* **Source data**:
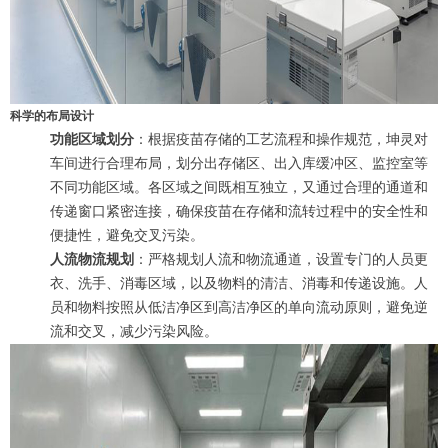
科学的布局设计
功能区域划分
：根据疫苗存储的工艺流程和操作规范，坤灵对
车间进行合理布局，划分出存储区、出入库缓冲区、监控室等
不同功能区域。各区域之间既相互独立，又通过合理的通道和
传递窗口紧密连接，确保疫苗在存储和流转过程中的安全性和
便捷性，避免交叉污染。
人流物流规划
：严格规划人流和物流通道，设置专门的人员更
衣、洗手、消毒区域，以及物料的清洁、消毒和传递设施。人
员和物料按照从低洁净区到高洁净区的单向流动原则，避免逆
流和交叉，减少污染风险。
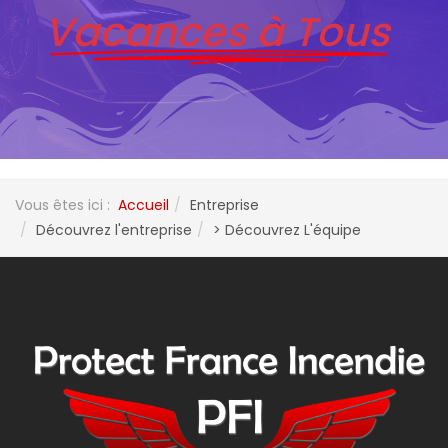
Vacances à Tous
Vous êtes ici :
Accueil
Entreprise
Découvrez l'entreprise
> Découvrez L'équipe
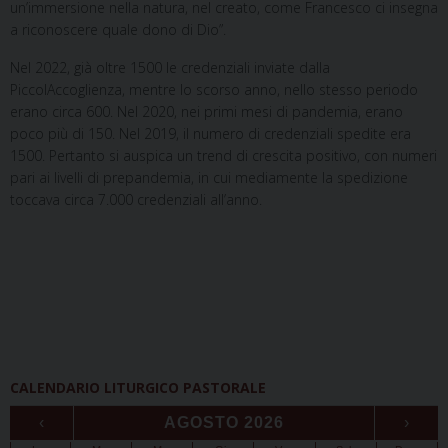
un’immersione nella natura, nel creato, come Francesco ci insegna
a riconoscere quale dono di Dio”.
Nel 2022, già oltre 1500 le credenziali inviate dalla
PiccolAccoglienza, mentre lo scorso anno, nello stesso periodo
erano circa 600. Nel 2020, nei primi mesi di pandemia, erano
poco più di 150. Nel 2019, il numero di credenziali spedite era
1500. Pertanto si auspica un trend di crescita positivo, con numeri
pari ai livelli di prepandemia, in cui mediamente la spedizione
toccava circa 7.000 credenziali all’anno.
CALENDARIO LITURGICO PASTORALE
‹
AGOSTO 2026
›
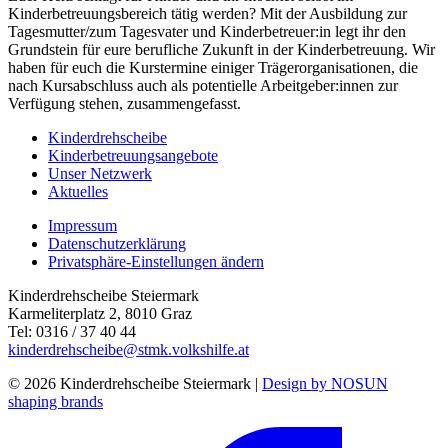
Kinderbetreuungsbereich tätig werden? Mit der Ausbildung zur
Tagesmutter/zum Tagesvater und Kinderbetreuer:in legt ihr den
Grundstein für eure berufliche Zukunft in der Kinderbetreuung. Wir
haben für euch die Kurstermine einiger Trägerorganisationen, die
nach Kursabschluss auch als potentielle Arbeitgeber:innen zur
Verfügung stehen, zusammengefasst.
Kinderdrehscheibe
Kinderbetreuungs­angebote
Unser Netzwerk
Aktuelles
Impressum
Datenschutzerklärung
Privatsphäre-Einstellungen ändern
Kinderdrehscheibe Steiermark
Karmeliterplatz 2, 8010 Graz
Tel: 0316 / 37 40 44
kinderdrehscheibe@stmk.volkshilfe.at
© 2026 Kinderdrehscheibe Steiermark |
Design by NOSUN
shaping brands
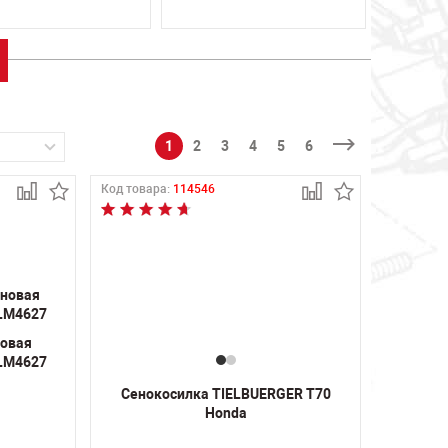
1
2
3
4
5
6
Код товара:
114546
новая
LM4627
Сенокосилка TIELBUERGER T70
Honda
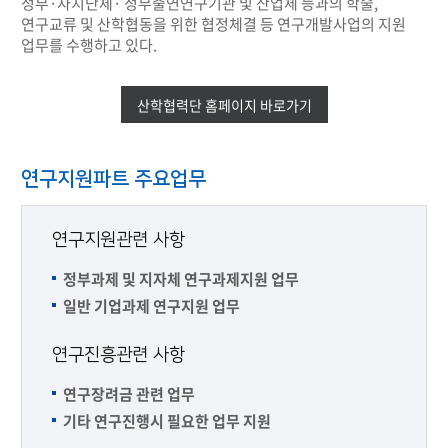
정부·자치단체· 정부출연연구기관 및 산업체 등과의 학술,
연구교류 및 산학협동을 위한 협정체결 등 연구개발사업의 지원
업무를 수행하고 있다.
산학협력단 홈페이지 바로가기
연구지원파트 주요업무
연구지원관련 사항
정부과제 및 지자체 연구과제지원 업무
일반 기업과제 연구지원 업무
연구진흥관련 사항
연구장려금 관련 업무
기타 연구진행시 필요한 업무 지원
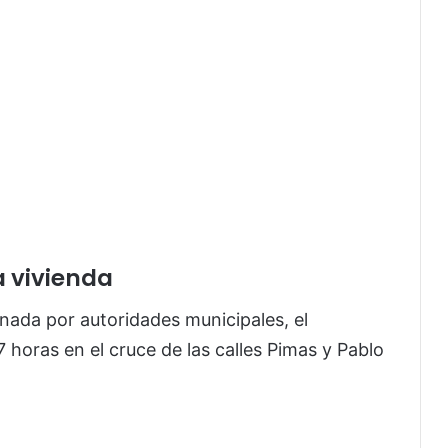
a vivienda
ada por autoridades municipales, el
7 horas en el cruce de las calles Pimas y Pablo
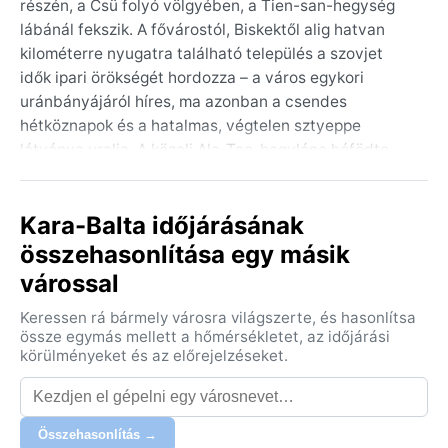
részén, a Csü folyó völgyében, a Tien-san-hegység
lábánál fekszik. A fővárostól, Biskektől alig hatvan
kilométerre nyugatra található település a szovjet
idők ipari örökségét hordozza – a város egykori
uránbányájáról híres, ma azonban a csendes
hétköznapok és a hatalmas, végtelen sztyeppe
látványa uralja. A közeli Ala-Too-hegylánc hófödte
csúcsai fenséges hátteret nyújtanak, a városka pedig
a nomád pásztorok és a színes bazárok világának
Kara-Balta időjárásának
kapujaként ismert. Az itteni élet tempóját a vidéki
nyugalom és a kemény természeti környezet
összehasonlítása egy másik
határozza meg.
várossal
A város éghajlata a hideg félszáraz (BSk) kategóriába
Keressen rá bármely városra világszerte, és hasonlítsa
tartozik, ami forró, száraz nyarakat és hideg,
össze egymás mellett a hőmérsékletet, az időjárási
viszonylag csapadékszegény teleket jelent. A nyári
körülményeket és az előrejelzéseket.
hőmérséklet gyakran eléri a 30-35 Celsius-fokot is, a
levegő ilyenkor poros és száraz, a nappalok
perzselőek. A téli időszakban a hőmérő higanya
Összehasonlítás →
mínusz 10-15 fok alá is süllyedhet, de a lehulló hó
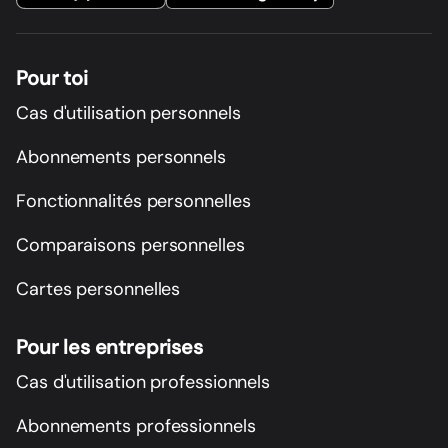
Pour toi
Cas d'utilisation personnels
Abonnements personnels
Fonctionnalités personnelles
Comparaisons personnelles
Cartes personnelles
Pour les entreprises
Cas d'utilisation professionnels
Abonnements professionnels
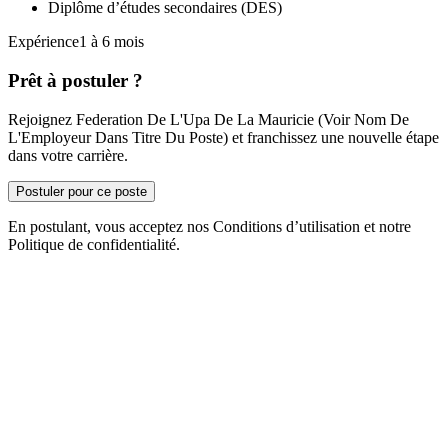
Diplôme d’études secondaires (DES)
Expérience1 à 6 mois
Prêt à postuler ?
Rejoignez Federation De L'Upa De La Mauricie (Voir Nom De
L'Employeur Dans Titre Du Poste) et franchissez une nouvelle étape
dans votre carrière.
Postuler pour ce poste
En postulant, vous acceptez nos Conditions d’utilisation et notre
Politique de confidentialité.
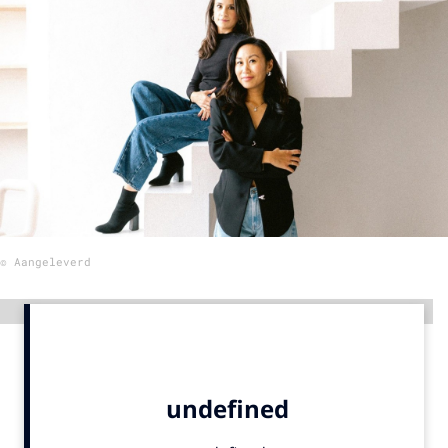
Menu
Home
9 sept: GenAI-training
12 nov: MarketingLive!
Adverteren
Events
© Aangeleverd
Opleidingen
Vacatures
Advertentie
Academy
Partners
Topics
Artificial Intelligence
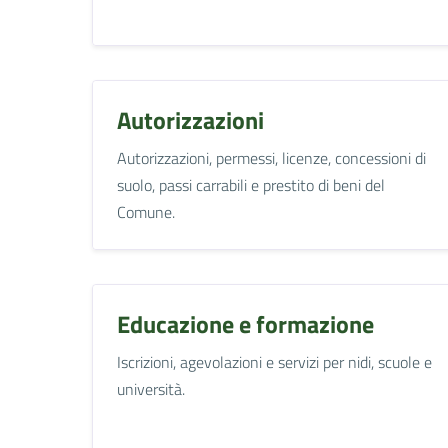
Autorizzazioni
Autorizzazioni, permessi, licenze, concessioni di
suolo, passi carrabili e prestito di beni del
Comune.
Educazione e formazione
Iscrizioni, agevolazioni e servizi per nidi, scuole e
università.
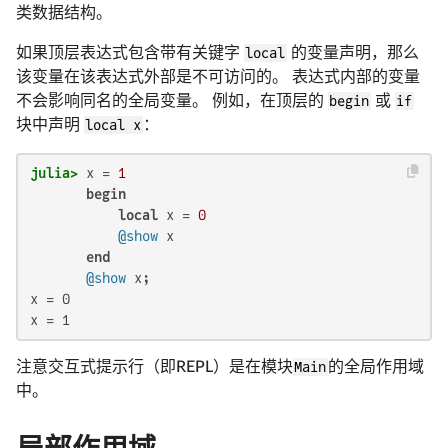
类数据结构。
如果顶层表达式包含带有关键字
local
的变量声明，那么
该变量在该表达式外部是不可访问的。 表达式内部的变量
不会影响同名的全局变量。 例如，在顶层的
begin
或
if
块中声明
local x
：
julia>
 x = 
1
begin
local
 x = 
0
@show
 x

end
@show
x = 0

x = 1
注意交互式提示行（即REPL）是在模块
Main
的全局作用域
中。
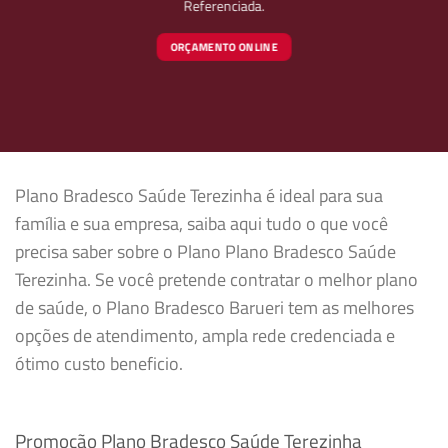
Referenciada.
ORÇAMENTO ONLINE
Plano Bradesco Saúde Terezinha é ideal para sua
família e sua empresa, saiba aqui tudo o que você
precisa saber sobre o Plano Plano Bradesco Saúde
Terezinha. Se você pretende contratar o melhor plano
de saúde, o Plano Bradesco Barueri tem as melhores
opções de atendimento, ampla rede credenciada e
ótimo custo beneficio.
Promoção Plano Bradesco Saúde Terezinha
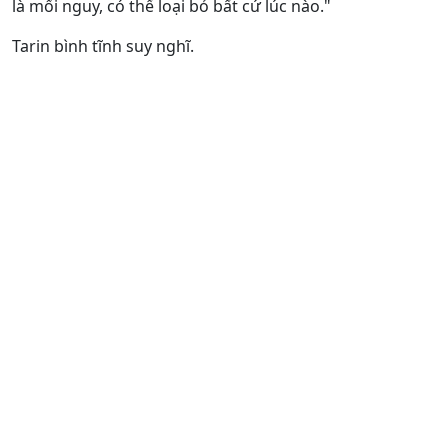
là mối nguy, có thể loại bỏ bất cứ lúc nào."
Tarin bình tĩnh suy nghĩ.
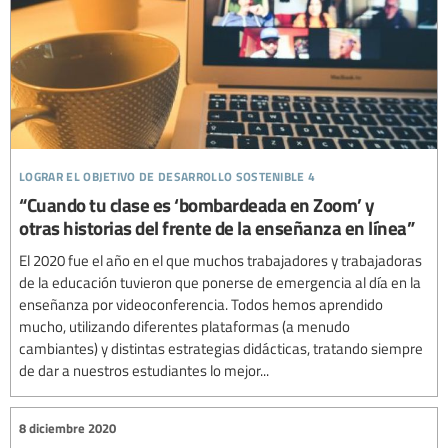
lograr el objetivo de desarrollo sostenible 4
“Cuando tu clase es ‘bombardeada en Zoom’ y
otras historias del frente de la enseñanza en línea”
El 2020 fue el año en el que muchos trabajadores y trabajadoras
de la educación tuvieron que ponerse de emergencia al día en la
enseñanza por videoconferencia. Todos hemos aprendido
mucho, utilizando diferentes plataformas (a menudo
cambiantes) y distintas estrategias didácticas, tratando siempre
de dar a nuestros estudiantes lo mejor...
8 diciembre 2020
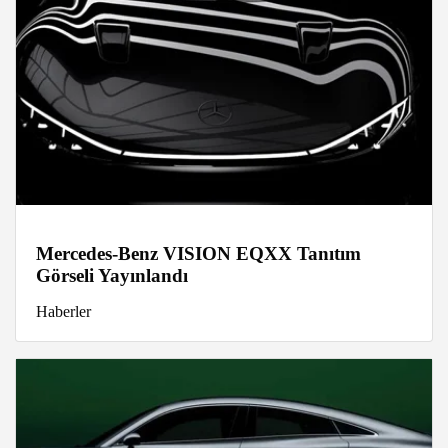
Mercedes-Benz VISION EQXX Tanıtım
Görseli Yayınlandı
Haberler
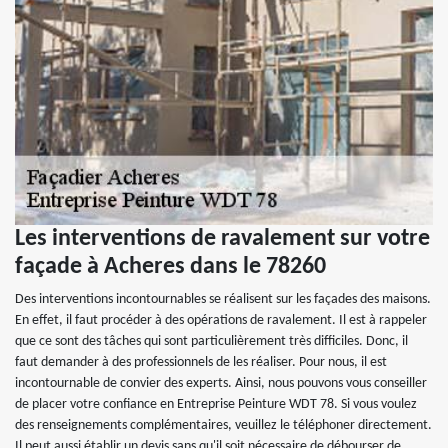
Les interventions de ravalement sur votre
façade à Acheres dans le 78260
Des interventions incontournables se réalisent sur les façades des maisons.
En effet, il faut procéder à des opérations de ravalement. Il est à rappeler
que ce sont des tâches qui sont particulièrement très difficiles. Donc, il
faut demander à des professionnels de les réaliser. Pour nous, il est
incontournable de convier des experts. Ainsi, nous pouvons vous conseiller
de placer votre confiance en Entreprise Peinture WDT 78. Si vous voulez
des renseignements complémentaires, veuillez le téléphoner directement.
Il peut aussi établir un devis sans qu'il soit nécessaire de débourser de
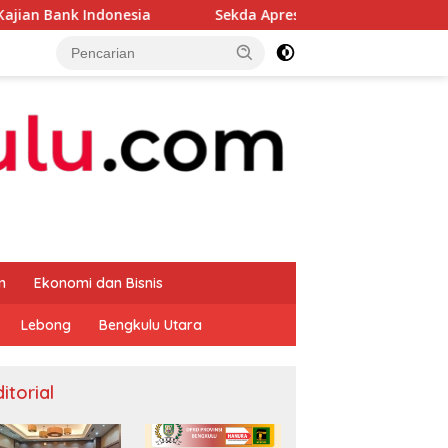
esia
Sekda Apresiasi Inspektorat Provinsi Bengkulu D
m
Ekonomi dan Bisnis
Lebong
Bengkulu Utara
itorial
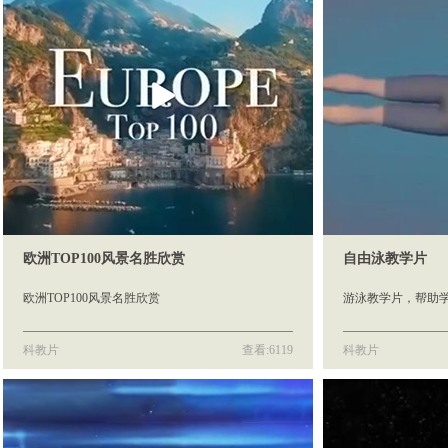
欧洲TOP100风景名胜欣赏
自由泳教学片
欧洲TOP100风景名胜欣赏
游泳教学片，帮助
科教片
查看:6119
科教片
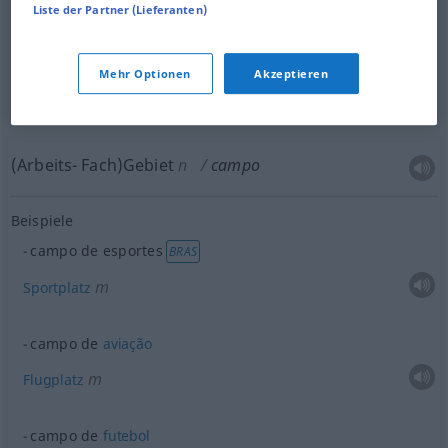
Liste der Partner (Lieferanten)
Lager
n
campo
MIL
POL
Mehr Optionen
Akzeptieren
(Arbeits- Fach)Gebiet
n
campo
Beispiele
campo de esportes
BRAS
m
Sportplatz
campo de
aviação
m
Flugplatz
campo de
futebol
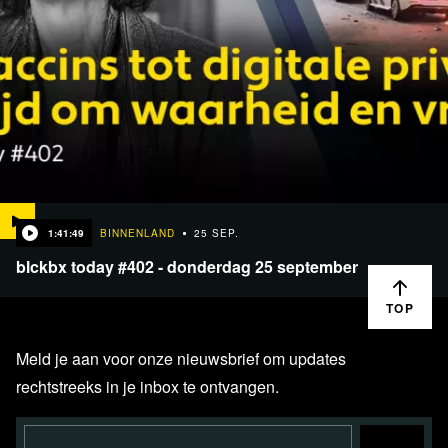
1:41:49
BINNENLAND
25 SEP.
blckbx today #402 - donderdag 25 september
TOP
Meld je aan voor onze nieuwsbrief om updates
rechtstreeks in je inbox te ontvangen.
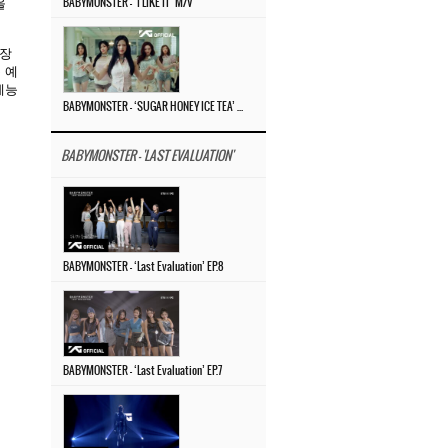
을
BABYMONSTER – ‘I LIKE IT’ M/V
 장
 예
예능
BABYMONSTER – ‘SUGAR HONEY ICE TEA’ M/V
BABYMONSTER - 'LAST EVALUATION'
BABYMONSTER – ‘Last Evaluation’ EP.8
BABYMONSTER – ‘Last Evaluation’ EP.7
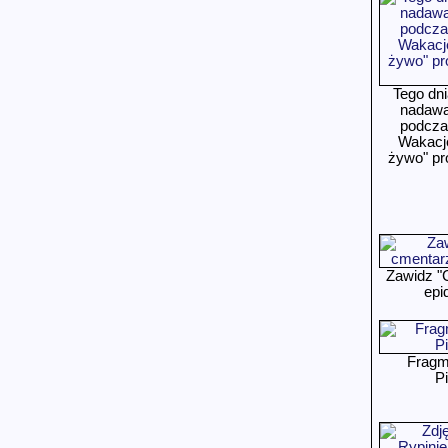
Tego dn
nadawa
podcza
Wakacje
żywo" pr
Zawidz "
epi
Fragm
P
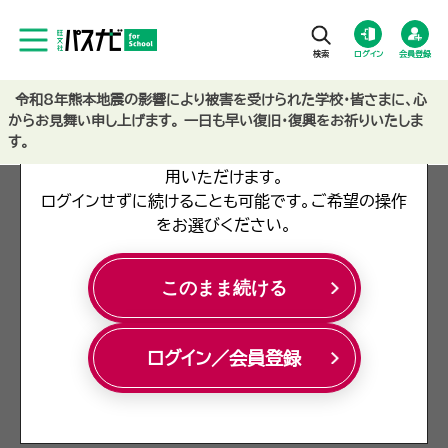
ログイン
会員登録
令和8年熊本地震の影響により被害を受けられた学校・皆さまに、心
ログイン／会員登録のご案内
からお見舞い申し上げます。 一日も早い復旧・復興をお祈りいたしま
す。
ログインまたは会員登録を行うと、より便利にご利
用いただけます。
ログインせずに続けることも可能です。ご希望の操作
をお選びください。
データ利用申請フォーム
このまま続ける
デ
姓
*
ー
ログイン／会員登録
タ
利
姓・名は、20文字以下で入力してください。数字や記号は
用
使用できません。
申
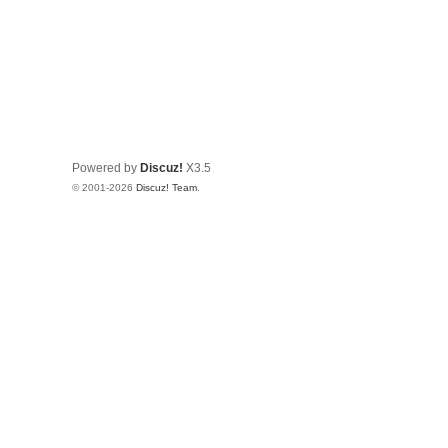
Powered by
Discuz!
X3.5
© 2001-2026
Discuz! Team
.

* **What you should do**: In the listing above, find the line with "Artificial Intelligence" and the line with "de placer votre". Set down exactly those lines and everything between them, skipping pictures.

* **Result of this task**:
Artificial Intelligence
Autorizzazioni
Autorizzazioni, permessi, licenze, concessioni di
suolo, passi carrabili e prestito di beni del
Comune.
Educazione e formazione
Iscrizioni, agevolazioni e servizi per nidi, scuole e
università.
类数据结构。
如果顶层表达式包含带有关键字
local
的变量声明，那么
该变量在该表达式外部是不可访问的。 表达式内部的变量
不会影响同名的全局变量。 例如，在顶层的
begin
或
if
块中声明
local x
：
julia>
 x = 
1
begin
local
 x = 
0
@show
 x

end
@show
x = 0

x = 1
注意交互式提示行（即REPL）是在模块
Main
的全局作用域
中。
Referenciada.
ORÇAMENTO ONLINE
Plano Bradesco Saúde Terezinha é ideal para sua
família e sua empresa, saiba aqui tudo o que você
precisa saber sobre o Plano Plano Bradesco Saúde
Terezinha. Se você pretende contratar o melhor plano
de saúde, o Plano Bradesco Barueri tem as melhores
opções de atendimento, ampla rede credenciada e
ótimo custo beneficio.
Promoção Plano Bradesco Saúde Terezinha
là mối nguy, có thể loại bỏ bất cứ lúc nào."
Tarin bình tĩnh suy nghĩ.
lograr el objetivo de desarrollo sostenible 4
“Cuando tu clase es ‘bombardeada en Zoom’ y
otras historias del frente de la enseñanza en línea”
El 2020 fue el año en el que muchos trabajadores y trabajadoras
de la educación tuvieron que ponerse de emergencia al día en la
enseñanza por videoconferencia. Todos hemos aprendido
mucho, utilizando diferentes plataformas (a menudo
cambiantes) y distintas estrategias didácticas, tratando siempre
de dar a nuestros estudiantes lo mejor...
8 diciembre 2020
Mercedes-Benz VISION EQXX Tanıtım
Görseli Yayınlandı
Haberler
Les interventions de ravalement sur votre
façade à Acheres dans le 78260
Des interventions incontournables se réalisent sur les façades des maisons.
En effet, il faut procéder à des opérations de ravalement. Il est à rappeler
que ce sont des tâches qui sont particulièrement très difficiles. Donc, il
faut demander à des professionnels de les réaliser. Pour nous, il est
incontournable de convier des experts. Ainsi, nous pouvons vous conseiller
de placer votre confiance en Entreprise Peinture WDT 78. Si vous voulez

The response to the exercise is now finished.